Myeloma in dogs is a relatively uncommon bone marrow cancer that occurs when malignant plasma cells accumulate in a dog’s bone marrow.
This type of cancer is more common in purebred dogs. German Shepherds are particularly at risk. This condition is more common in dogs older than six years.
If your dog shows signs of bone cancer, please let us know. Consult your veterinarianFor a diagnosis and treatment plan, please consult your veterinarian. Here’s what you should know about the symptoms, causes, and treatments of myeloma in dogs.
Myeloma in Dogs: Signs and Symptoms
There are many symptoms of myeloma that can be seen in dogs, depending on the location and severity. The most common symptoms are:
- Acting weak, and appearing lethargic
- Difficulties with breathing
- Detachable retina
- Feeling pain in your bones
- Gums turning pale
- Bleeding often and excessively
Myeloma in dogs: Causes
It is not known what causes myeloma among dogs. Some cases have been linked to exposure to toxic chemicals such as cigarette smoke.
The likelihood of developing this type of cancer in older dogs is higher for those between six and thirteen years old. It is more common in purebred dogs (especially German Shepherds) than in mixed breed dogs.
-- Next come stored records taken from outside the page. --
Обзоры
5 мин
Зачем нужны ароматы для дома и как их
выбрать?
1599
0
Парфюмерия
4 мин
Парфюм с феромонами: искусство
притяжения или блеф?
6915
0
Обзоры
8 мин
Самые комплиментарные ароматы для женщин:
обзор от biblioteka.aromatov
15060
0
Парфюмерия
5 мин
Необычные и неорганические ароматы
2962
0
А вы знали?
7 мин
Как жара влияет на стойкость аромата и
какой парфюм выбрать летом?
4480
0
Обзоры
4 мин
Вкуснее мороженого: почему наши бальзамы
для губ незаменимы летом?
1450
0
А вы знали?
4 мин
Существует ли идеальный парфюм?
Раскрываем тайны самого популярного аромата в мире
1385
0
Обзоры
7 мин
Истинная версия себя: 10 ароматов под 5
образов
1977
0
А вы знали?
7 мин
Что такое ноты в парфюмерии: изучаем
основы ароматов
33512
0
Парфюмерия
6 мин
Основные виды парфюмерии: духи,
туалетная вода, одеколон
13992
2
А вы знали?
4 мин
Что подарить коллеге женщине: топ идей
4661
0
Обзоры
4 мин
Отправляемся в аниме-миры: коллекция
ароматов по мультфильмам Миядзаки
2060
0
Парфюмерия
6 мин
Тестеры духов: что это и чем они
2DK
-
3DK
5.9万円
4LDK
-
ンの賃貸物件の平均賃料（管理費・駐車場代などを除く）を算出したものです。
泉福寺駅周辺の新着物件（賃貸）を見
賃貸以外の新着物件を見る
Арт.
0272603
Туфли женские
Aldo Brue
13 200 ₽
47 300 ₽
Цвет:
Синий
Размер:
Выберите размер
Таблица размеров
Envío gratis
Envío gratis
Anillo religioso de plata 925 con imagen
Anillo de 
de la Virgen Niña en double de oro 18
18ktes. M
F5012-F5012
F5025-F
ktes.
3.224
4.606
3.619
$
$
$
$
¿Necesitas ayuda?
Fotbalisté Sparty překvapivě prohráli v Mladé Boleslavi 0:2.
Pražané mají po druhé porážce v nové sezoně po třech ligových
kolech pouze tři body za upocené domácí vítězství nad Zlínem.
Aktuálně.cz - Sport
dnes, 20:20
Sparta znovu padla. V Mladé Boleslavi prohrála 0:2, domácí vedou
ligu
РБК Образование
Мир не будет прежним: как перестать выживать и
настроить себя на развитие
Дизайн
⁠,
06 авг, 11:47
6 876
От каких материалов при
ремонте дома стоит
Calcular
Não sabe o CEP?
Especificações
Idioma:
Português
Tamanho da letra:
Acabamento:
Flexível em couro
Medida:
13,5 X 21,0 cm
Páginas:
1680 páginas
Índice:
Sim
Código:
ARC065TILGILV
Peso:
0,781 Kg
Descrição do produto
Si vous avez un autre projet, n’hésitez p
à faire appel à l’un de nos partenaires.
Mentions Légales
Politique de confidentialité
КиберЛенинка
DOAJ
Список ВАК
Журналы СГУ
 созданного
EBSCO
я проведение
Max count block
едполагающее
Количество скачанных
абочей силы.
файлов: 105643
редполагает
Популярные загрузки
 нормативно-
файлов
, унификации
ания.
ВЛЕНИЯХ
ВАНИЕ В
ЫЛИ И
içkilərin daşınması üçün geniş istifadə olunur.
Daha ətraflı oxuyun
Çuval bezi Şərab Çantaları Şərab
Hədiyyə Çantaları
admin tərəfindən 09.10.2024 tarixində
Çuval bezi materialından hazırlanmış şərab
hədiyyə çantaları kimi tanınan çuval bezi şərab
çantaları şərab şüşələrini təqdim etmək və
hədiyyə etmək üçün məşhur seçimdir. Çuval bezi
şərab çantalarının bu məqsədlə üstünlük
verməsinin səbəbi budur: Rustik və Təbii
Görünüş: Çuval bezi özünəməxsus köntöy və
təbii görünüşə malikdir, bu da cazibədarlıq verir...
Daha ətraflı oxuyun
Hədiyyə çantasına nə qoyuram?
If you think that your dog might be developing myeloma, you can expect your veterinarian to ask a series of questions that focus on your canine’s medical history and their lifestyle. A potential case will be evaluated by the vet with a special emphasis on the eyes.
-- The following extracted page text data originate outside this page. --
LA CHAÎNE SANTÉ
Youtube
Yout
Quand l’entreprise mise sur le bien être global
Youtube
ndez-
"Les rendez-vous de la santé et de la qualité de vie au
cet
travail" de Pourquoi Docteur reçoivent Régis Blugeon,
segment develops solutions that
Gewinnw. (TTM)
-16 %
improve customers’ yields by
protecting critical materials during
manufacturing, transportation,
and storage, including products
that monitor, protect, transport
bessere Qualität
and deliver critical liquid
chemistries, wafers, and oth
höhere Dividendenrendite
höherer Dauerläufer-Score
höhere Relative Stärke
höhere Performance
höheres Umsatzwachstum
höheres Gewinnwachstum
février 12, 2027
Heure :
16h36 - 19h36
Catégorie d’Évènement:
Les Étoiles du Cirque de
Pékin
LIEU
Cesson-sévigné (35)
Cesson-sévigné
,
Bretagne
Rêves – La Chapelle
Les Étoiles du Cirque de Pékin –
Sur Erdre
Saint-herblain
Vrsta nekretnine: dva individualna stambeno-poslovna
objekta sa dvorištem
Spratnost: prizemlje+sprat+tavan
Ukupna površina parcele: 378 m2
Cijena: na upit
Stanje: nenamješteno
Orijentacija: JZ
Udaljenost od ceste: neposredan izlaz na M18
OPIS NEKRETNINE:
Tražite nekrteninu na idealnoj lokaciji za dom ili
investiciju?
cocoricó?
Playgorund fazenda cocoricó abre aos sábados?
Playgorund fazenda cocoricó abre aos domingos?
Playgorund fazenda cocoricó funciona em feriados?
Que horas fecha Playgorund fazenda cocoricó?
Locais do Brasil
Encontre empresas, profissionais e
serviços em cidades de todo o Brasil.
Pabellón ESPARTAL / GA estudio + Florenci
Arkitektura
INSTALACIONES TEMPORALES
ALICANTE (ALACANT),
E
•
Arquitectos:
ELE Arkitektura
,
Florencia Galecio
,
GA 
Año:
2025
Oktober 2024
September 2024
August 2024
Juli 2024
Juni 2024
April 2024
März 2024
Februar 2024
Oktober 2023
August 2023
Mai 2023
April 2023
A vet will conduct blood and urine tests to rule out other medical conditions. The vet can also use ultrasound imaging or X-rays to detect bone marrow tumors.
Some cases may require hospitalization to allow dogs to undergo blood cleansing. Radiation therapy is also used by vets to treat affected areas.
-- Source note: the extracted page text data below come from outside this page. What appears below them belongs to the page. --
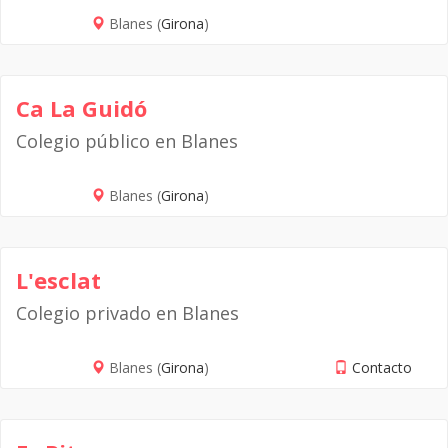
Blanes (
Girona
)
Ca La Guidó
Colegio público en Blanes
Blanes (
Girona
)
L'esclat
Colegio privado en Blanes
Blanes (
Girona
)
Contacto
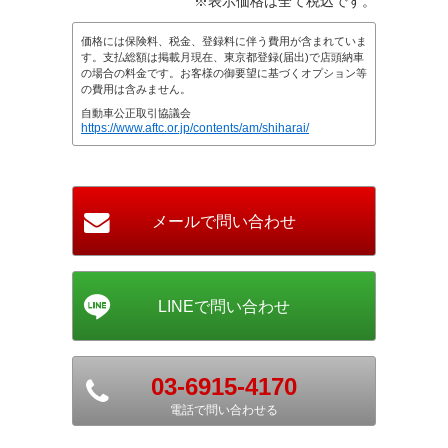
※表示価格は全て税込です。
価格には保険料、税金、登録料に伴う費用が含まれていま
す。支払総額は掲載月現在、東京都登録(届出)で店頭納車
の場合の料金です。お客様の御要望に基づくオプション等
の費用は含みません。
自動車公正取引協議会
https://www.aftc.or.jp/contents/am/shiharai/
03-6915-4170
電話で問い合わせる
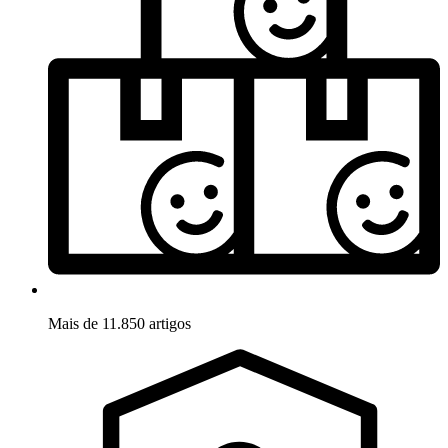
Mais de 11.850 artigos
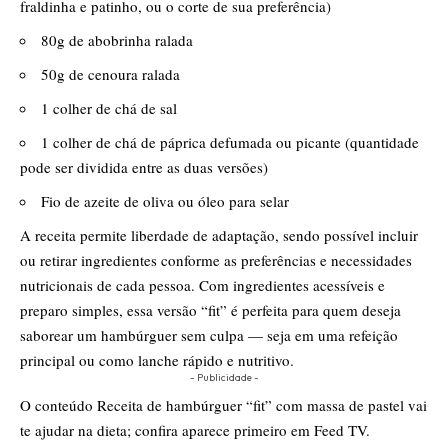
fraldinha e patinho, ou o corte de sua preferência)
80g de abobrinha ralada
50g de cenoura ralada
1 colher de chá de sal
1 colher de chá de páprica defumada ou picante (quantidade
pode ser dividida entre as duas versões)
Fio de azeite de oliva ou óleo para selar
A receita permite liberdade de adaptação, sendo possível incluir
ou retirar ingredientes conforme as preferências e necessidades
nutricionais de cada pessoa. Com ingredientes acessíveis e
preparo simples, essa versão “fit” é perfeita para quem deseja
saborear um hambúrguer sem culpa — seja em uma refeição
principal ou como lanche rápido e nutritivo.
- Publicidade -
O conteúdo
Receita de hambúrguer “fit” com massa de pastel vai
te ajudar na dieta; confira
aparece primeiro em
Feed TV
.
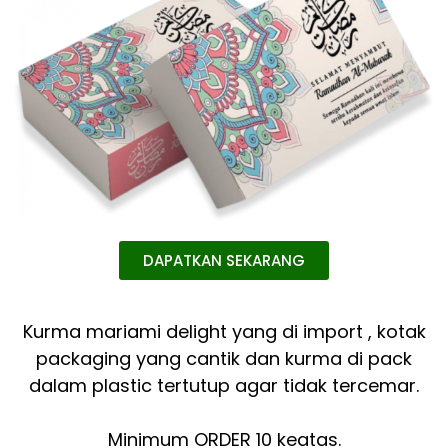
DAPATKAN SEKARANG
Kurma mariami delight yang di import , kotak
packaging yang cantik dan kurma di pack
dalam plastic tertutup agar tidak tercemar.
Minimum ORDER 10 keatas.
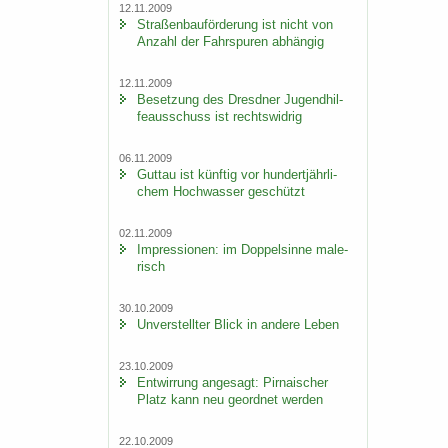
12.11.2009
Stra­ßen­bau­för­de­rung ist nicht von
An­zahl der Fahr­spu­ren ab­hän­gig
12.11.2009
Be­set­zung des Dresd­ner Ju­gend­hil­
fe­aus­schuss ist rechts­wid­rig
06.11.2009
Gut­tau ist künf­tig vor hun­dert­jähr­li­
chem Hoch­was­ser ge­schützt
02.11.2009
Im­pres­sio­nen: im Dop­pel­sin­ne ma­le­
risch
30.10.2009
Un­ver­stell­ter Blick in an­de­re Leben
23.10.2009
Ent­wir­rung an­ge­sagt: Pir­na­i­scher
Platz kann neu ge­ord­net wer­den
22.10.2009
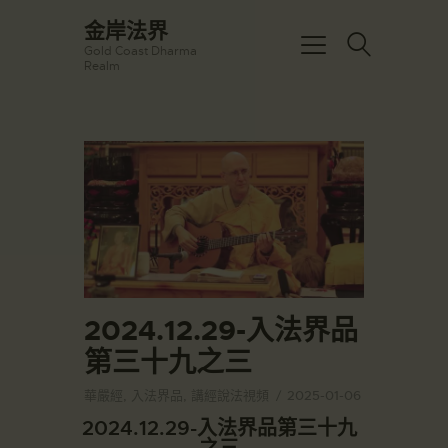
☀️法宴：華嚴經入法界品第三十九 ☀️
金岸法界
🙏講者：上恆下實法師 (Rev. Heng
Gold Coast Dharma
Sure)
金岸法界
Realm
⏰北京时间
Gold Coast Dharma Realm
每周日，中午10：30 - 12：00
⏰昆士兰时间
每周日，下午12：30 - 14：00
主頁
⏰California Time
Got it!
09:30 - 11:00pm Every Sat
金岸活動|EVENTS
👉Zoom Link 链接：
https://drba-
講經說法
org.zoom.us/j/84914586289
關於金岸
👉Meeting ID 会议号：84914586289
🔔提醒:
宣化上人
一、請以【全名+所在地】方式加入會
議。
文章匯總
2024.12.29-入法界品
教育培德
第三十九之三
聯繫我們
華嚴經
,
入法界品
,
講經說法視頻
2025-01-06
登录|LOGIN
2024.12.29-入法界品第三十九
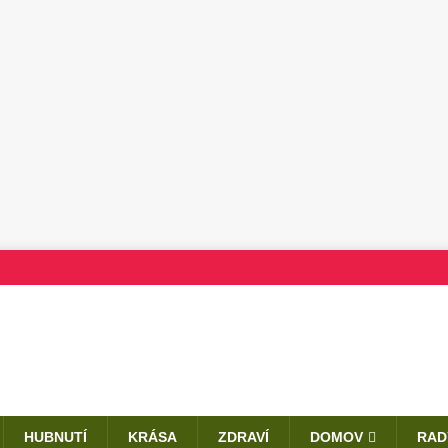
HUBNUTÍ
KRÁSA
ZDRAVÍ
DOMOV
RAD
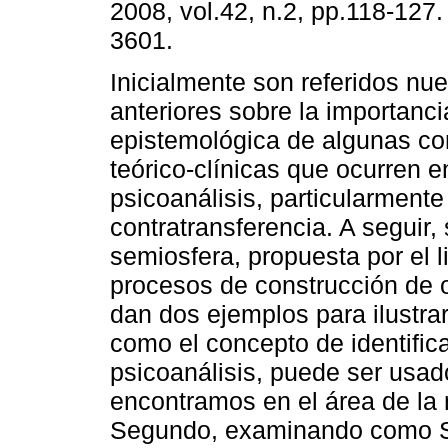
2008, vol.42, n.2, pp.118-127
3601.
Inicialmente son referidos nue
anteriores sobre la importanci
epistemológica de algunas c
teórico-clínicas que ocurren e
psicoanálisis, particularmente
contratransferencia. A seguir
semiosfera, propuesta por el l
procesos de construcción de o
dan dos ejemplos para ilustrar
como el concepto de identific
psicoanálisis, puede ser usad
encontramos en el área de la 
Segundo, examinando como Su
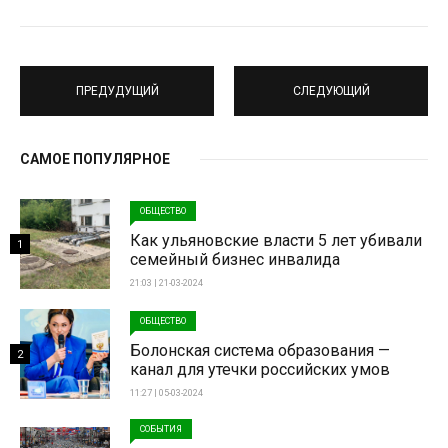
ПРЕДУДУЩИЙ
СЛЕДУЮЩИЙ
САМОЕ ПОПУЛЯРНОЕ
ОБЩЕСТВО
Как ульяновские власти 5 лет убивали
1
семейный бизнес инвалида
21:03 | 21-03-2024
ОБЩЕСТВО
Болонская система образования —
2
канал для утечки российских умов
11:27 | 05-03-2024
СОБЫТИЯ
Antibiotics can be used to treat any infection that may be present due to cancer. Your vet will prescribe medication to your dog. It is crucial that you follow the exact dosage instructions and complete the entire course.
Your dog should be seen by their veterinarian regularly, even after any procedures that were performed in a hospital.
Has your dog developed myeloma? What is the treatment of your dog’s vet? Let us know all about it in our comments.